#### Data for this exercise

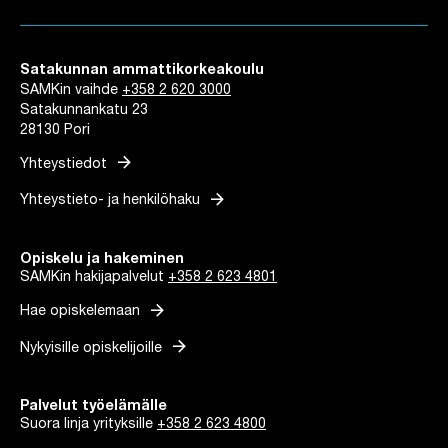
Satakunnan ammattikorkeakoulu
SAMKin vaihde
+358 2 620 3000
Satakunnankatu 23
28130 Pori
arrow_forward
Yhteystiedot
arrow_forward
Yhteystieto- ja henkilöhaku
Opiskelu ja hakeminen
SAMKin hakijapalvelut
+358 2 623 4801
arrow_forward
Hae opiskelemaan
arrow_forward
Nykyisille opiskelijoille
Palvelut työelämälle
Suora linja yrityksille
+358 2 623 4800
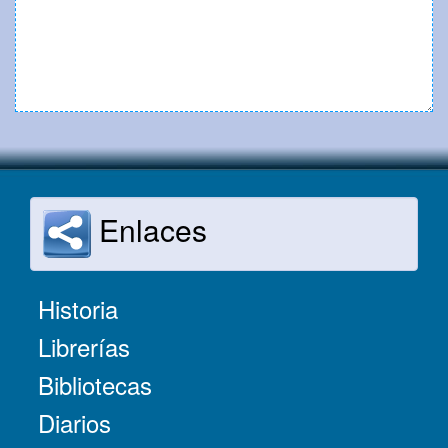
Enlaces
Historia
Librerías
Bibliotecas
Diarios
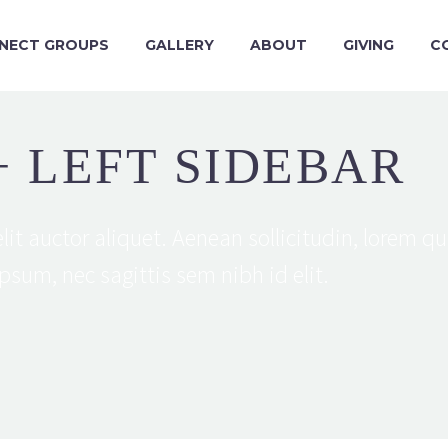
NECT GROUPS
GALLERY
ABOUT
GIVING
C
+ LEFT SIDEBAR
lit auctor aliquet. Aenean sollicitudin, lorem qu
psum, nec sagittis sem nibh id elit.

########

**What you have to do**
A verbatim copy of all the records, minus the pictures, is the expected answer.

**Completed task**
Satakunnan ammattikorkeakoulu
SAMKin vaihde
+358 2 620 3000
Satakunnankatu 23
28130 Pori
arrow_forward
Yhteystiedot
arrow_forward
Yhteystieto- ja henkilöhaku
Opiskelu ja hakeminen
SAMKin hakijapalvelut
+358 2 623 4801
arrow_forward
Hae opiskelemaan
arrow_forward
Nykyisille opiskelijoille
Palvelut työelämälle
Suora linja yrityksille
+358 2 623 4800
Enlaces
Historia
Librerías
Bibliotecas
Diarios
NECT GROUPS
GALLERY
ABOUT
GIVING
C
+ LEFT SIDEBAR
lit auctor aliquet. Aenean sollicitudin, lorem qu
psum, nec sagittis sem nibh id elit.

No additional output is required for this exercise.